§ Problem requirements: From the line that contains "Describe the element" down to the last line of the data below, restate every line word for word, skipping any images.
* * *
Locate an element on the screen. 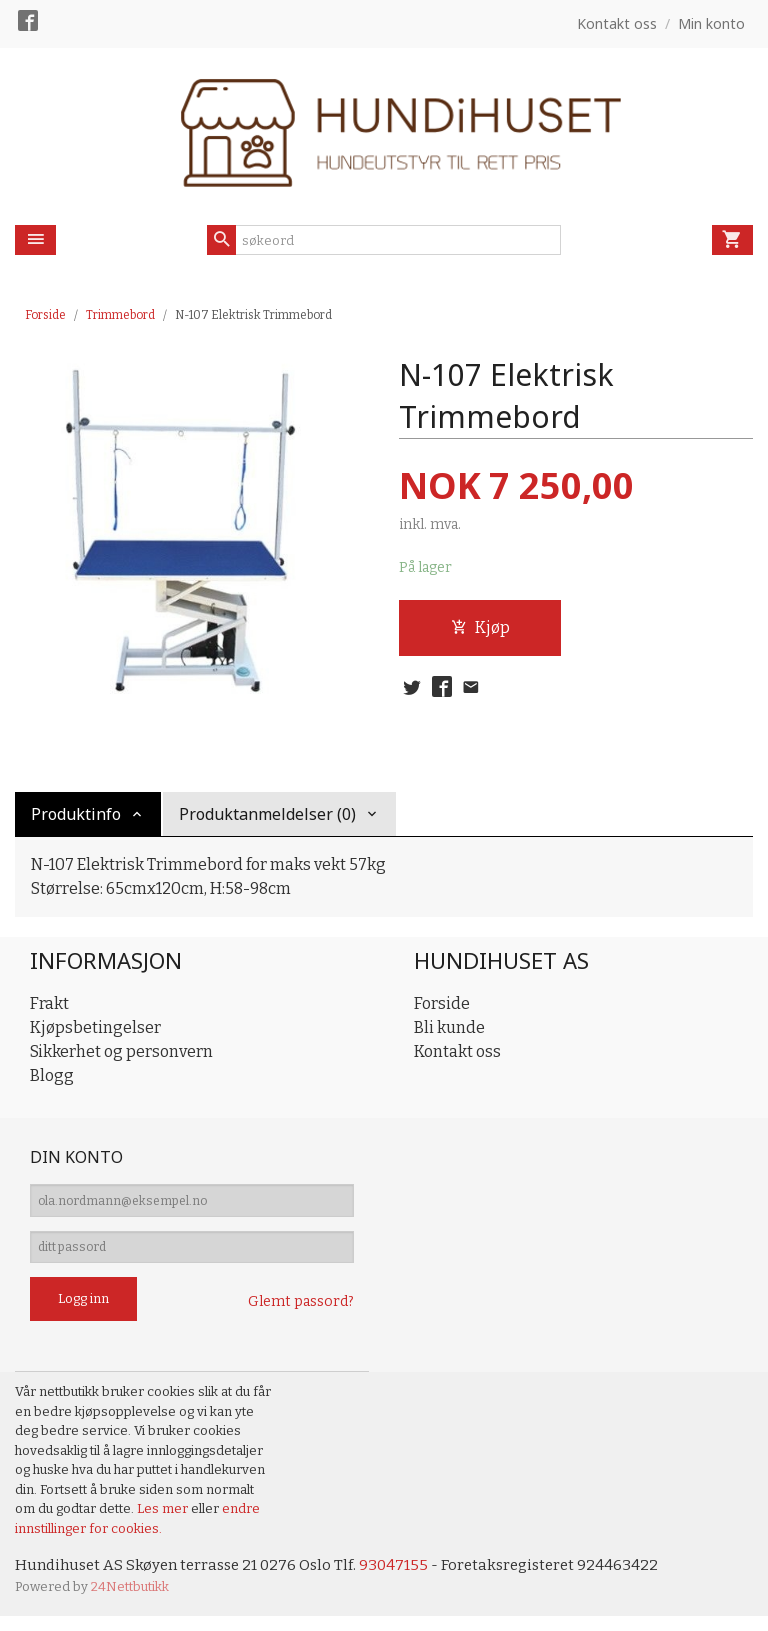 The height and width of the screenshot is (1631, 768). Produktinfo [tab] is located at coordinates (76, 814).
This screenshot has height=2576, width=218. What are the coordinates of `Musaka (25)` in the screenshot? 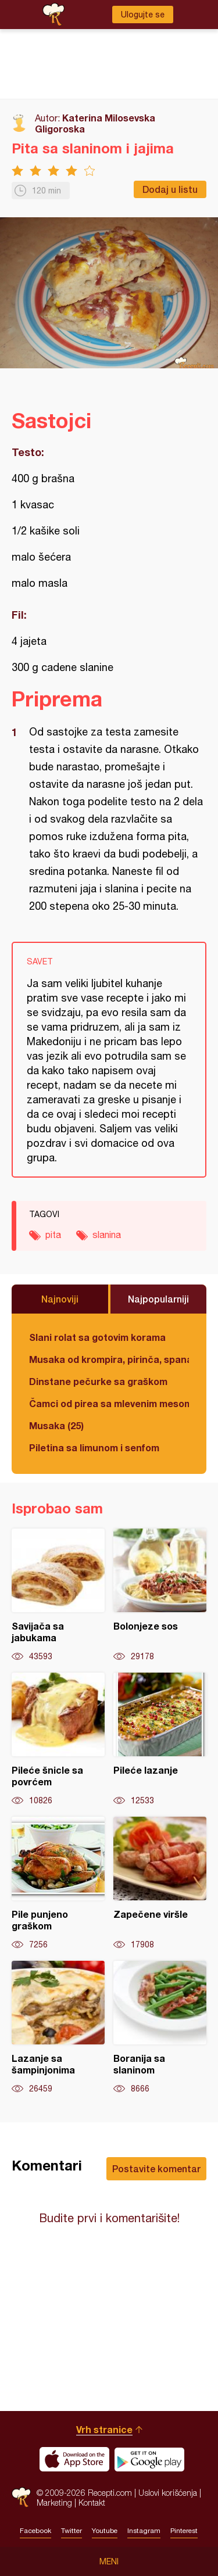 It's located at (56, 1425).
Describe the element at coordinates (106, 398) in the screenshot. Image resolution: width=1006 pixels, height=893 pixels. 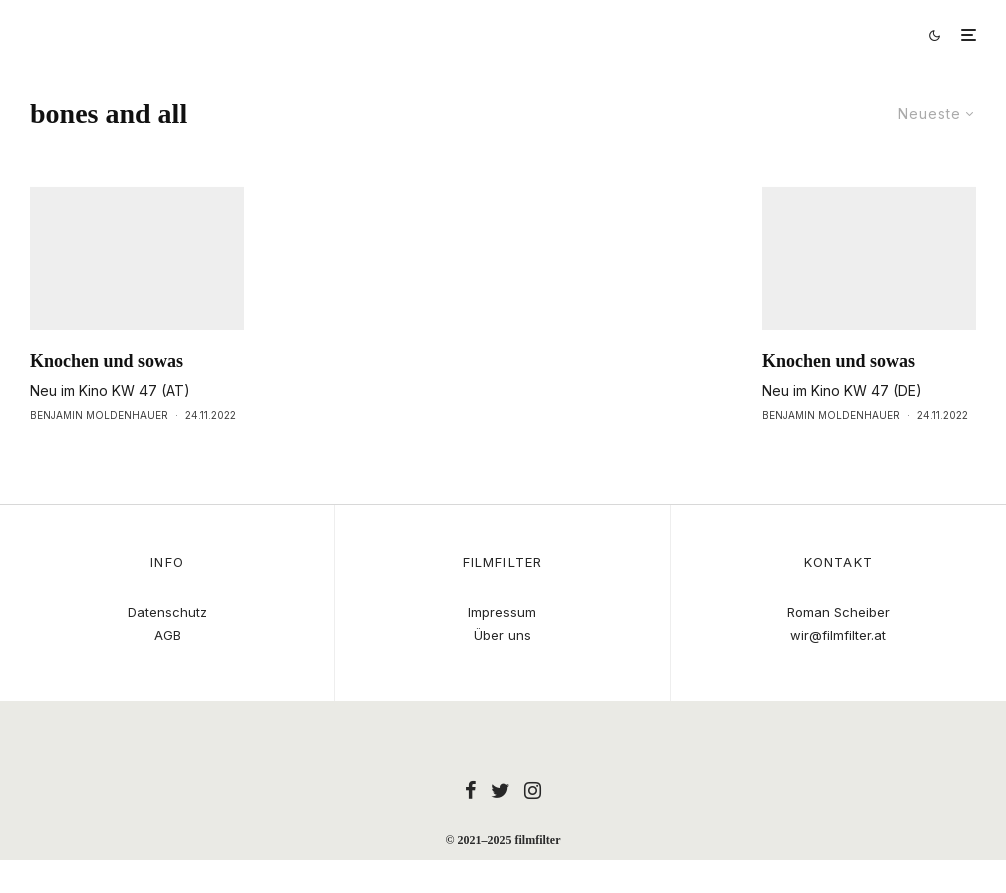
I see `Knochen und sowas` at that location.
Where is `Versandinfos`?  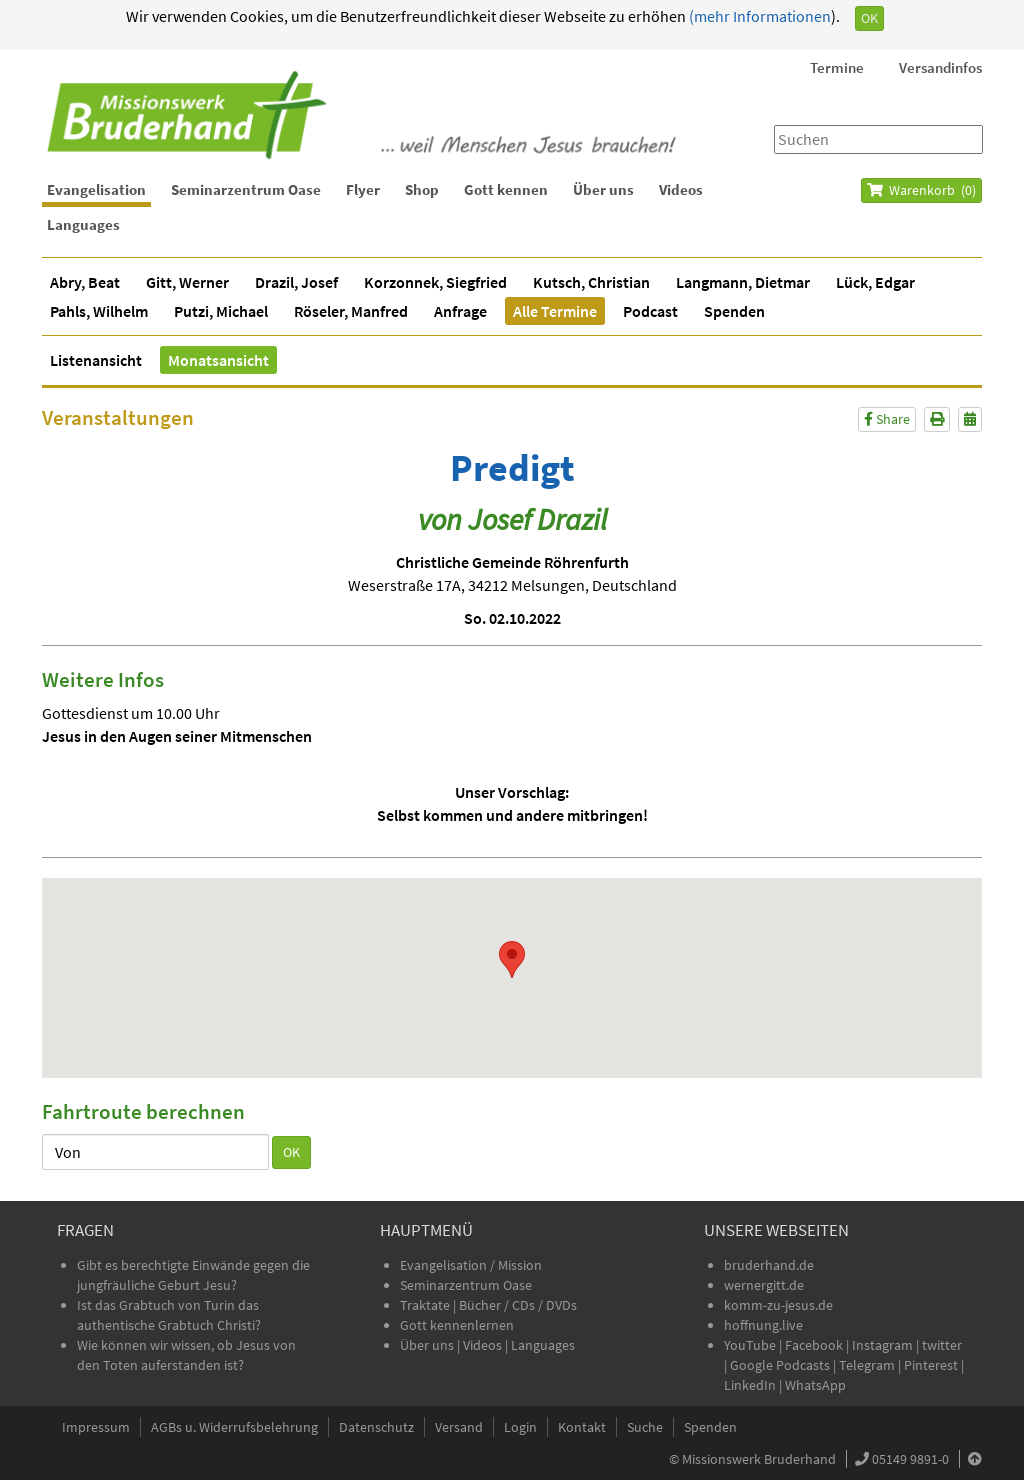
* * *
§ Written answer:
Describe the element at coordinates (106, 398) in the screenshot. Image resolution: width=1006 pixels, height=893 pixels. 
I see `Knochen und sowas` at that location.
Where is `Versandinfos`?  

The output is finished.